Yuri Gagarin, first human to travel to space, is less well known as the holder of a second record from that same flight: the first human to travel at hypersonic speeds through the earth’s atmosphere, which he accomplished on the descent. Hypersonics, the broad term for anything moving through air at Mach 5, or five times the speed of sound, has been a field about established trajectory, about enduring and returning and landing where intended from launch.
This test, done in 2002 at Langely research center, was part of decades of research into creating viable hypersonic weapons and vehicles. A new project from Sandia National Laboratories hopes to add autonomy to the mix. (DARPA/ONR/NASA Langley Research Center)
On April 25, Sandia National Laboratories announced a proposal to add autonomous navigation to hypersonic vehicles.
Hypersonics themselves are hardly new technology. At White Sands in 1949, the United States pushed a modified V-2 rocket to a speed of 5,150 miles per hour, making it likely the first human-produced object to reach hypersonic speed, though the rocket was destroyed in the testing. By 1981, Albuquerque’s Sandia Labs had conducted the “Sandia Winged Energetic Reentry Vehicle Experiment,” which yielded information about hypersonic vehicles if not useful prototypes. Sandia also worked on the Strategic Target System program from 1985 into the 1990s, which explored guidance systems at hypersonic speeds, and has worked on other hypersonic projects in the years since.
The latest initiative, then, is less about the physics of hypersonic flight, and more about the software guiding flight decisions at hypersonic speeds.

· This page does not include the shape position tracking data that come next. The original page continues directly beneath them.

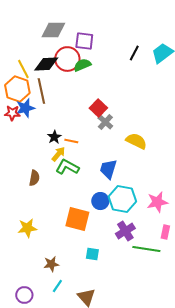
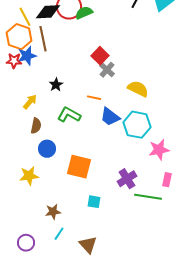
orange line: (71, 141) -> (94, 98), moved
yellow arrow: (58, 154) -> (30, 102), moved
blue trapezoid: (108, 169) -> (110, 117), turned -70
cyan hexagon: (122, 199) -> (137, 125), moved
blue circle: (100, 201) -> (47, 149), moved

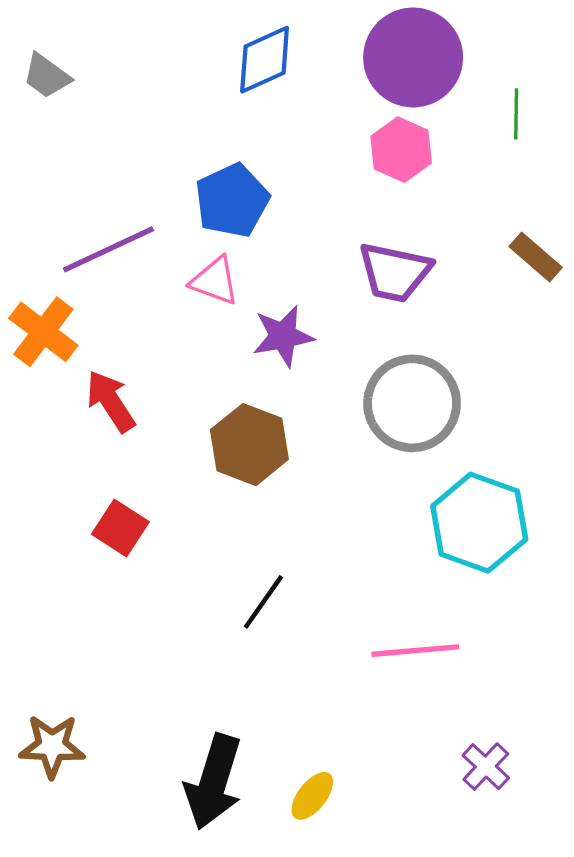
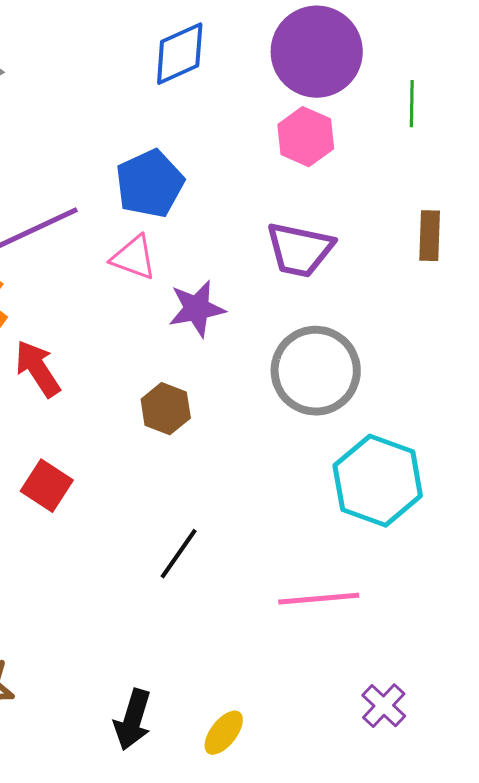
brown rectangle: (536, 257) -> (430, 236), turned 51
brown hexagon: (249, 445) -> (166, 409), size x0.7
black arrow: (214, 782) -> (133, 720), size x0.7

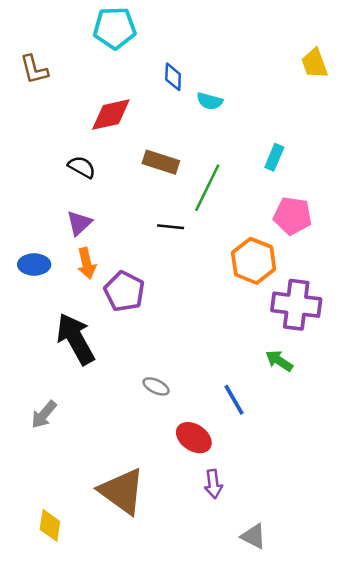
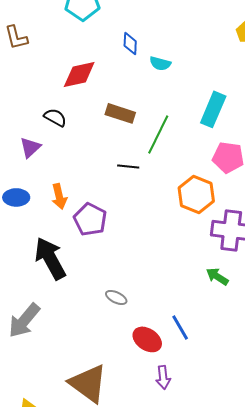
cyan rectangle: (274, 157) -> (213, 109), size x1.6
purple triangle: (79, 223) -> (30, 147), moved
blue line: (234, 400) -> (180, 327), moved
gray arrow: (44, 414) -> (24, 320), size x1.5

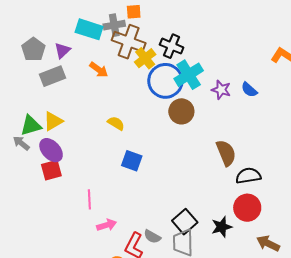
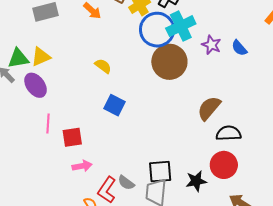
brown circle: (181, 111) -> (169, 62), size x1.4
brown semicircle: (226, 153) -> (209, 108), turned -124
red square: (51, 170) -> (72, 137), moved
pink line: (89, 199) -> (48, 124), moved
black square: (185, 222) -> (160, 172), turned 30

“At extreme speeds, the flight is incredibly challenging to plan for and program,” said Alex Roesler, a senior manager at Sandia who leads the coalition. Sandia Labs is looking to AI as a way around the difficulty of planning hypersonic flight in advance of launch.
The announcement comes nestled in a release about a new research coalition that the Lab is spearheading, called Autonomy New Mexico. Broadly focused on AI for aerospace systems, the coalition includes Georgia Institute of Technology, Purdue University, the University of Illinois Urbana-Champaign, the University of New Mexico, Stanford University, Texas A&M University, The University of Texas at Austin, and Utah State University.
As envisioned, the artificial intelligence aboard a hypersonic vehicle tackles the complex problems of superfast navigation and offers options to human controllers, who remain in the loop.
“In theory, artificial intelligence could generate a hypersonic flight plan in minutes for human review and approval, and in milliseconds a semi-autonomous vehicle could self-correct in flight to compensate for unexpected flight conditions or a change in the target’s location,” a Sandia Labs release read. “A human monitoring the flight could regain control by turning off the course-correcting function at any time.”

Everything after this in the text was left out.